Dictionary decompounder token filter
The dictionary_decompounder token filter is used to split compound words into their constituent parts based on a predefined dictionary. This filter is particularly useful for languages like German, Dutch, or Finnish, in which compound words are common, so breaking them down can improve search relevance. The dictionary_decompounder token filter determines whether each token (word) can be split into smaller tokens based on a list of known words. If the token can be split into known words, the filter generates the subtokens for the token.
Parameters
The dictionary_decompounder token filter has the following parameters.
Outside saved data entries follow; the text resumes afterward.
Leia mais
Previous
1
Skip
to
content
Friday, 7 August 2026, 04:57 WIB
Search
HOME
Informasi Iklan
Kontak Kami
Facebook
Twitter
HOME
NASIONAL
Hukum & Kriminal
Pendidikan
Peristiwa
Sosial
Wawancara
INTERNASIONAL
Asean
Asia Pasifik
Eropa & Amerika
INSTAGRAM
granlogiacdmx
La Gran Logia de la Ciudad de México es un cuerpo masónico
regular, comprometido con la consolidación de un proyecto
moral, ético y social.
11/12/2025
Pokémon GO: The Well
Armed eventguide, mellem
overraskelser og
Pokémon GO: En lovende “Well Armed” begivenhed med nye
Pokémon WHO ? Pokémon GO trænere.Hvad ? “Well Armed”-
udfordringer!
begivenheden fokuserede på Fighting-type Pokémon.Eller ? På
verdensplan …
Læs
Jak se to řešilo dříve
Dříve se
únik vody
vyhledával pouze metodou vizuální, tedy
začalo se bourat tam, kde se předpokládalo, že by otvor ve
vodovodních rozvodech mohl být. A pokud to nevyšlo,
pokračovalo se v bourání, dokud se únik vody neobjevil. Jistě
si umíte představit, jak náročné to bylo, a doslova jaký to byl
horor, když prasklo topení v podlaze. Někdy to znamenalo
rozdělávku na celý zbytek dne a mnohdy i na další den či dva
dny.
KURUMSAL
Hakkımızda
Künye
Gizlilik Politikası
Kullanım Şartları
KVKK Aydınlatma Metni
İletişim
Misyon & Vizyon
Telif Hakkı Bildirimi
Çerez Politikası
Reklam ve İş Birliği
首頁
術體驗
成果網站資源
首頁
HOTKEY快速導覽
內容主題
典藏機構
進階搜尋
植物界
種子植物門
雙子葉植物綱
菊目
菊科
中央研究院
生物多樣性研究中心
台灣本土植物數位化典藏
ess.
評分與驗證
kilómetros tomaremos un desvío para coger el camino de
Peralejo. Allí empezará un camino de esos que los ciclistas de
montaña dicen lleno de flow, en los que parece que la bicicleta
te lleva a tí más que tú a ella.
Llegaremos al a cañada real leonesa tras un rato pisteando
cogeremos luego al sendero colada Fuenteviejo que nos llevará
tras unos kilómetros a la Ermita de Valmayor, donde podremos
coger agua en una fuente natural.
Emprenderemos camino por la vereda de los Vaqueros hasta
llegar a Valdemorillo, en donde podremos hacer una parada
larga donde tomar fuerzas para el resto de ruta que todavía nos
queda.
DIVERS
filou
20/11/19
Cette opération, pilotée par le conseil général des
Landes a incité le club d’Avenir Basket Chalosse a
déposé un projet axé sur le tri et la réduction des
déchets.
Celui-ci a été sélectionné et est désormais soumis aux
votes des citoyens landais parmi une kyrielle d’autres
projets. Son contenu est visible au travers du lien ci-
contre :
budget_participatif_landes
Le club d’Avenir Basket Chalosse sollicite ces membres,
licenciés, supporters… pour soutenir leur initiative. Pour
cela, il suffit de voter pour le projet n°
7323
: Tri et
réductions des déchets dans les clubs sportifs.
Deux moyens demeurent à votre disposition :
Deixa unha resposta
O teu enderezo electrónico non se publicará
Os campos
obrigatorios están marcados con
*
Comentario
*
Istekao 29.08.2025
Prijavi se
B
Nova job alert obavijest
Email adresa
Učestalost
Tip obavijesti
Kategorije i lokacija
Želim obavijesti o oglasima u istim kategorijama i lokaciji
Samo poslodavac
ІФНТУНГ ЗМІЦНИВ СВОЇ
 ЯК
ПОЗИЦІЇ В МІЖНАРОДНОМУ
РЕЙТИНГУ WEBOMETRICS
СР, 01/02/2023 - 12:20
| Parameter | Required/Optional | Data type | Description | 
|---|---|---|---|
| word_list | Required unless word_list_pathis configured | Array of strings | The dictionary of words that the filter uses to split compound words. | 
| word_list_path | Required unless word_listis configured | String | A file path to a text file containing the dictionary words. Accepts either an absolute path or a path relative to the configdirectory. The dictionary file must be UTF-8 encoded, and each word must be listed on a separate line. | 
| min_word_size | Optional | Integer | The minimum length of the entire compound word that will be considered for splitting. If a compound word is shorter than this value, it is not split. Default is 5. | 
| min_subword_size | Optional | Integer | The minimum length for any subword. If a subword is shorter than this value, it is not included in the output. Default is 2. | 
| max_subword_size | Optional | Integer | The maximum length for any subword. If a subword is longer than this value, it is not included in the output. Default is 15. | 
| only_longest_match | Optional | Boolean | If set to true, only the longest matching subword will be returned. Default isfalse. | 
Example
The following example request creates a new index named decompound_example and configures an analyzer with the dictionary_decompounder filter:
PUT /decompound_example
{
  "settings": {
    "analysis": {
      "filter": {
        "my_dictionary_decompounder": {
          "type": "dictionary_decompounder",
          "word_list": ["slow", "green", "turtle"]
        }
      },
      "analyzer": {
        "my_analyzer": {
          "type": "custom",
          "tokenizer": "standard",
          "filter": ["lowercase", "my_dictionary_decompounder"]
        }
      }
    }
  }
}
Generated tokens
Use the following request to examine the tokens generated using the analyzer:
POST /decompound_example/_analyze
{
  "analyzer": "my_analyzer",
  "text": "slowgreenturtleswim"
}
The response contains the generated tokens:
{
  "tokens": [
    {
      "token": "slowgreenturtleswim",
      "start_offset": 0,
      "end_offset": 19,
      "type": "<ALPHANUM>",
      "position": 0
    },
    {
      "token": "slow",
      "start_offset": 0,
      "end_offset": 19,
      "type": "<ALPHANUM>",
      "position": 0
    },
    {
      "token": "green",
      "start_offset": 0,
      "end_offset": 19,
      "type": "<ALPHANUM>",
      "position": 0
    },
    {
      "token": "turtle",
      "start_offset": 0,
      "end_offset": 19,
      "type": "<ALPHANUM>",
      "position": 0
    }
  ]
}